A concrete slab underneath the sand court is a good thing for weed control, but bad for diving if the sand is thin in that particular area. OUCH. Add to that the fact that I have no reason to dive. I never connect with the ball.

I've made a list today of five things I want to spend time seeking God about. This includes how God wants me to use my finances, who and how God would have me specifically minister to at the ministry, and whether to be in Sterling for May 24th.

To all those who have written notes or email recently to say that you are praying: THANK YOU! I cannot tell you what an encouragment your notes have been. The things you have been praying are right on target! Praise God for his mighty faithfulness!

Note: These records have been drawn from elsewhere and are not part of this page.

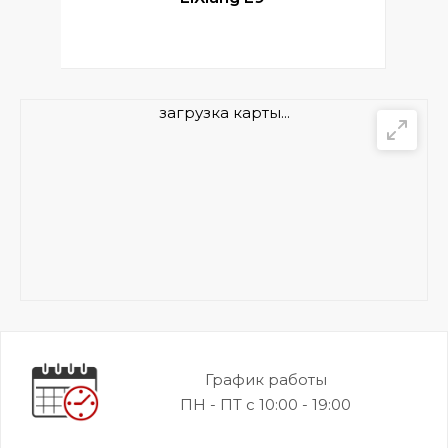
загрузка карты...
График работы
ПН - ПТ с 10:00 - 19:00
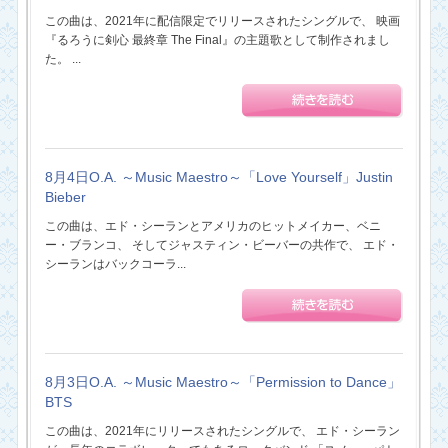
この曲は、2021年に配信限定でリリースされたシングルで、 映画
『るろうに剣心 最終章 The Final』の主題歌として制作されまし
た。 ...
8月4日O.A. ～Music Maestro～「Love Yourself」Justin
Bieber
この曲は、エド・シーランとアメリカのヒットメイカー、ベニ
ー・ブランコ、 そしてジャスティン・ビーバーの共作で、 エド・
シーランはバックコーラ...
8月3日O.A. ～Music Maestro～「Permission to Dance」
BTS
この曲は、2021年にリリースされたシングルで、 エド・シーラン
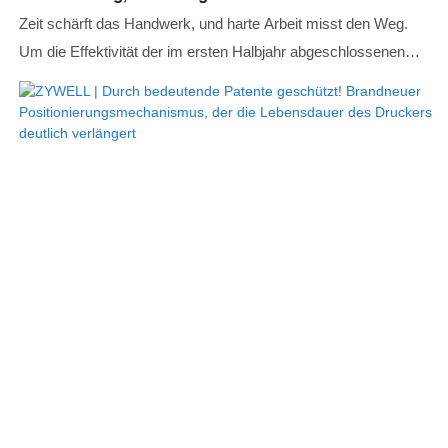
Zeit schärft das Handwerk, und harte Arbeit misst den Weg.
Um die Effektivität der im ersten Halbjahr abgeschlossenen
Aufgaben gründlich zu überprüfen, die Erfahrungen und Defizite
in der Produktentwicklung, der technologischen Innovation und
den Marktaktivitäten umfassend zusammenzufassen,
Probleme präzise zu identifizieren, Engpässe zu beheben und
die strategische Ausrichtung für das zweite Halbjahr
festzulegen, veranstaltete die Zhuhai zywell Technology Co.,
Ltd. kürzlich eine große Halbjahreskonferenz mit dem Zieljahr
2026.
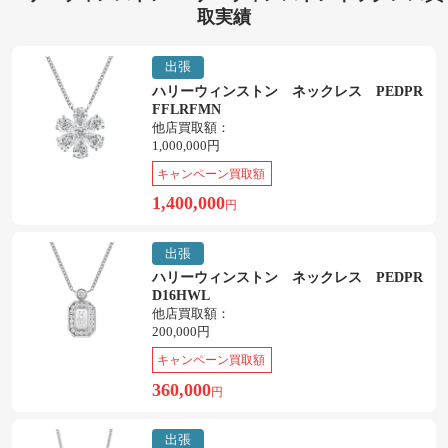
取実績
出張
ハリーウィンストン ネックレス PEDPR
FFLRFMN
他店買取額：
1,000,000円
キャンペーン買取額
1,400,000
円
出張
ハリーウィンストン ネックレス PEDPR
D16HWL
他店買取額：
200,000円
キャンペーン買取額
360,000
円
出張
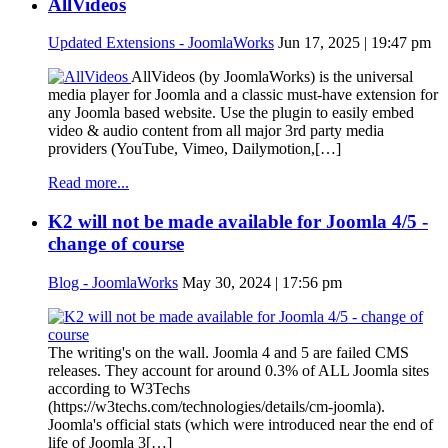
AllVideos
Updated Extensions - JoomlaWorks
Jun 17, 2025 | 19:47 pm
AllVideos (by JoomlaWorks) is the universal
media player for Joomla and a classic must-have extension for
any Joomla based website. Use the plugin to easily embed
video & audio content from all major 3rd party media
providers (YouTube, Vimeo, Dailymotion,[…]
Read more...
K2 will not be made available for Joomla 4/5 -
change of course
Blog - JoomlaWorks
May 30, 2024 | 17:56 pm
The writing's on the wall. Joomla 4 and 5 are failed CMS
releases. They account for around 0.3% of ALL Joomla sites
according to W3Techs
(https://w3techs.com/technologies/details/cm-joomla).
Joomla's official stats (which were introduced near the end of
life of Joomla 3[…]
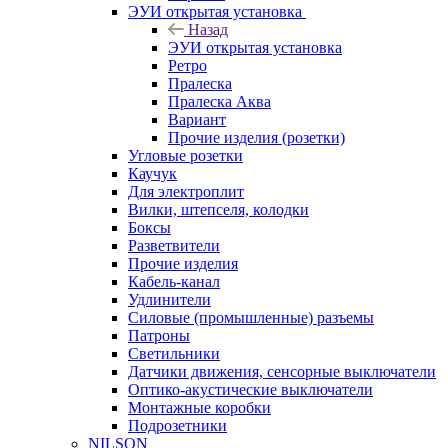
ЭУИ открытая установка
Назад
ЭУИ открытая установка
Ретро
Пралеска
Пралеска Аква
Вариант
Прочие изделия (розетки)
Угловые розетки
Каучук
Для электроплит
Вилки, штепселя, колодки
Боксы
Разветвители
Прочие изделия
Кабель-канал
Удлинители
Силовые (промышленные) разъемы
Патроны
Светильники
Датчики движения, сенсорные выключатели
Оптико-акустические выключатели
Монтажные коробки
Подрозетники
NILSON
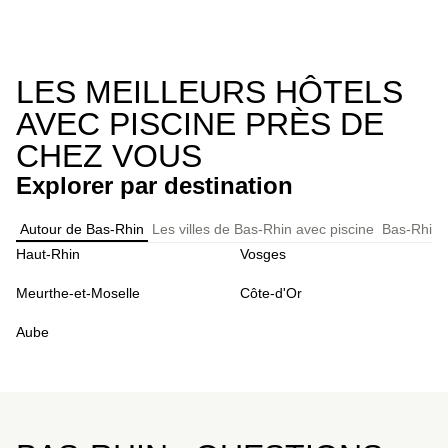
LES MEILLEURS HÔTELS
AVEC PISCINE PRÈS DE
CHEZ VOUS
Explorer par destination
Autour de Bas-Rhin
Les villes de Bas-Rhin avec piscine
Bas-Rhin: 
Haut-Rhin
Vosges
Meurthe-et-Moselle
Côte-d'Or
Aube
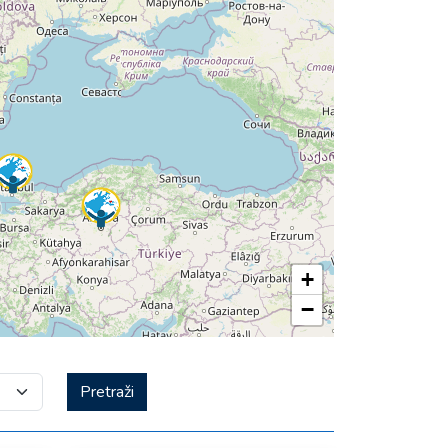
+
−
Pretraži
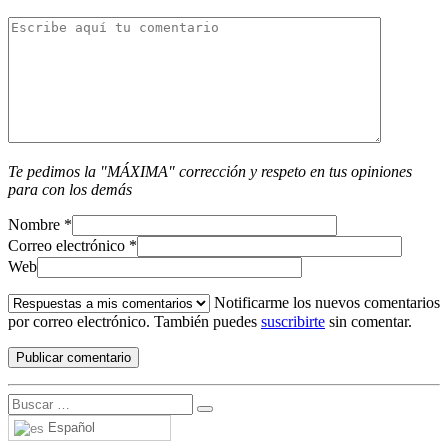
Te pedimos la "MÁXIMA" corrección y respeto en tus opiniones
para con los demás
Nombre
*
Correo electrónico
*
Web
Notificarme los nuevos comentarios
por correo electrónico. También puedes
suscribirte
sin comentar.
Español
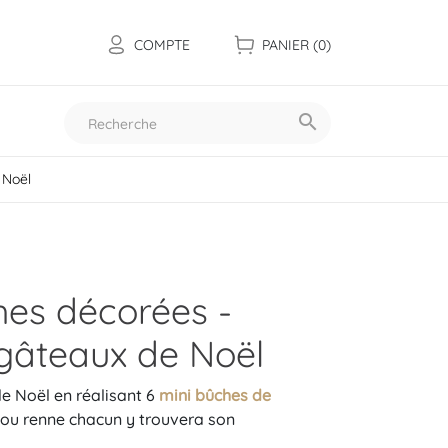
COMPTE
PANIER
(0)

 Noël
Toutes nos collections
hes décorées -
gâteaux de Noël
de Noël en réalisant 6
mini bûches de
n ou renne chacun y trouvera son
Les mini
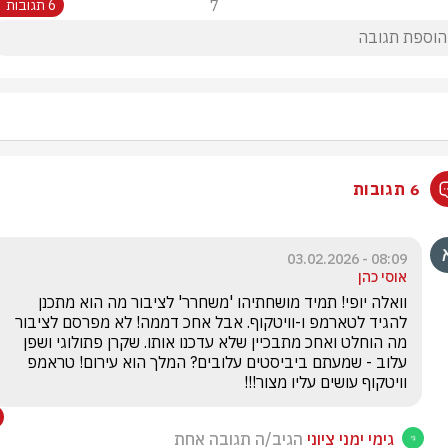
7
6 תגובות
6 תגובות
08:09 - 03.02.2026
אוסי כהן
וואלה יופי! תמיד מושחתיהו 'משחרר' לציבור מה הוא מתכנן 
להגיד לטארמפ ו-וויטקוף. אבל אחכ דממה! לא מפרסם לציבור 
מה הוחלט ואחכ מתבכיין שלא עדכנו אותו. שקרן פתולוגי ושפן 
עלוב - שמעתם ביביסטים עלובים? המלך הוא עירום! טראמפ 
וויטקוף עושים עליו מצור!!!
גימי ימני ציוני
הגיב/ה תגובה אחת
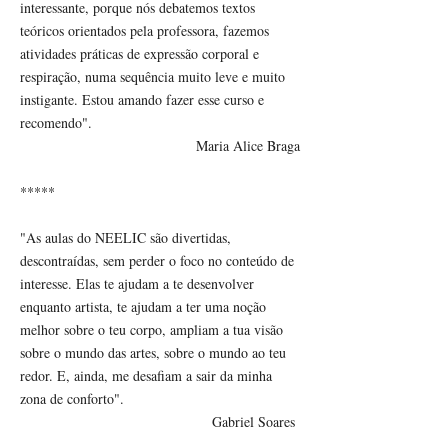
interessante, porque nós debatemos textos
teóricos orientados pela professora, fazemos
atividades práticas de expressão corporal e
respiração, numa sequência muito leve e muito
instigante. Estou amando fazer esse curso e
recomendo".
Maria Alice Braga
*****
"As aulas do NEELIC são divertidas,
descontraídas, sem perder o foco no conteúdo de
interesse. Elas te ajudam a te desenvolver
enquanto artista, te ajudam a ter uma noção
melhor sobre o teu corpo, ampliam a tua visão
sobre o mundo das artes, sobre o mundo ao teu
redor. E, ainda, me desafiam a sair da minha
zona de conforto".
Gabriel Soares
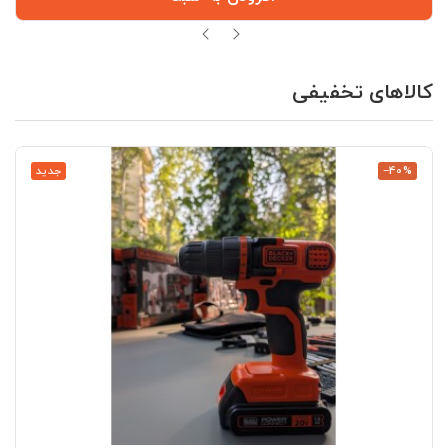
کالاهای تخفیفی
‎−40%
جدید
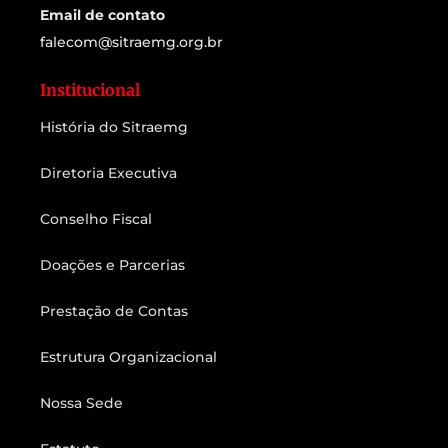
Email de contato
falecom@sitraemg.org.br
Institucional
História do Sitraemg
Diretoria Executiva
Conselho Fiscal
Doações e Parcerias
Prestação de Contas
Estrutura Organizacional
Nossa Sede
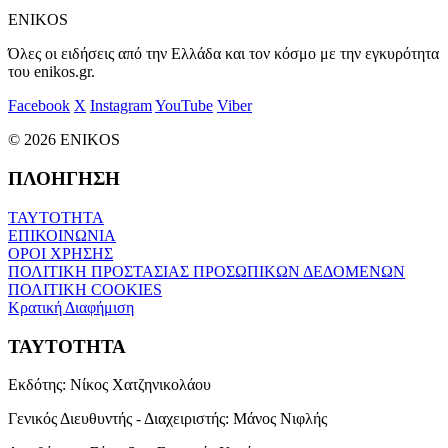
ENIKOS
Όλες οι ειδήσεις από την Ελλάδα και τον κόσμο με την εγκυρότητα
του enikos.gr.
Facebook
X
Instagram
YouTube
Viber
© 2026 ENIKOS
ΠΛΟΗΓΗΣΗ
ΤΑΥΤΟΤΗΤΑ
ΕΠΙΚΟΙΝΩΝΙΑ
ΟΡΟΙ ΧΡΗΣΗΣ
ΠΟΛΙΤΙΚΗ ΠΡΟΣΤΑΣΙΑΣ ΠΡΟΣΩΠΙΚΩΝ ΔΕΔΟΜΕΝΩΝ
ΠΟΛΙΤΙΚΗ COOKIES
Κρατική Διαφήμιση
ΤΑΥΤΟΤΗΤΑ
Εκδότης:
Νίκος Χατζηνικολάου
Γενικός Διευθυντής - Διαχειριστής:
Μάνος Νιφλής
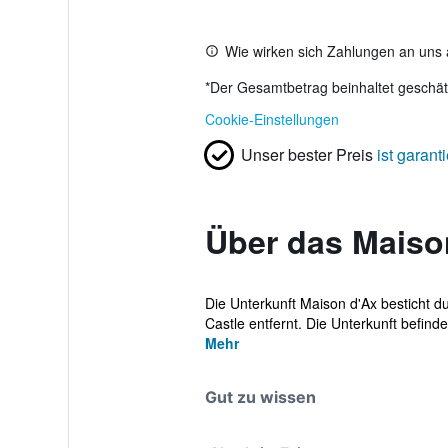
Wie wirken sich Zahlungen an uns 
*
Der Gesamtbetrag beinhaltet geschätz
Cookie-Einstellungen
Unser bester Preis
ist garanti
Über das Maiso
Die Unterkunft Maison d'Ax besticht 
Castle entfernt. Die Unterkunft befindet
Mehr
Gut zu wissen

Oh, and... Gina and Jen- I'm looking forward to SOME DAY in the future some time when God's going to bring us back together to play Ultimate again. When that is I don't know. But there's got to be that day sometime...

Saturday, April 03, 2004

Last night was extended night of prayer at the ministry. It was so exciting and encouraging to me when two men from my Frisco church attended. Since I was running the projection system/power points, I didn't get to spend much time with them.

Brian, one of our office staff members who just returned from India, shared as part of prayer meeting last night. He mentioned the statistic we quote of "over 500,000 villages in India that have never heard the name of Jesus." He said the number is so big, it is just a statistic to us. But a fraction of it became real to Brian during this trip. The team was driving out of a major city and as they drove along the main road, they passed village after village after village after village with hardly any land between them. Brian first thought that the abundance of villages was because of their location on the main road. But shortly, the vans turned down a dirt sidepath. And they passed village after village after village after village... 500,000 villages in India that have never heard the name of Jesus.

I went yard saling this morning. Saling? Sale-ing? Selling? Any way, I went to look at stuff people were selling on their yards. Picked up an O-Reilly book on Apache and sendmail. Started talking to the guy selling them. God opened up the opportunity for us to converse about "religion" for almost an hour. At the end of the conversation, he said: "It's not very often that you have a conversation about religion and even less often that two people have a civilized conversation about religion. Thank you." Please pray for Christian. He's not searching. But he wasn't antagonistic. But he still needs God.

So much for this really long post. I'm going to go play volleyball.

Thursday, April 01, 2004

People ask me what I do in my spare time. Tonight was my first time to officially help clean the building. It was a little slow, but we'll get the time down next week. After cleaning, I took the C. girls back to their home and ate supper with their family. Following supper, the girls curled up and I read them the first three chapters of Tales of the Kingdom. They listened with wide eyes as Scarboy and Little Child were questioned by the evil Enchanter. They laughed when they saw the picture of Caretaker with his beard and hair tucked in his belt made of ivy. They gasped as the beggar became the King at the Inmost Circle.

When the hour grew late and the stories had to end, we were all transported back to today's world. And we found ourselves wishing for the good to hurry up and triumph over evil in the battles of today.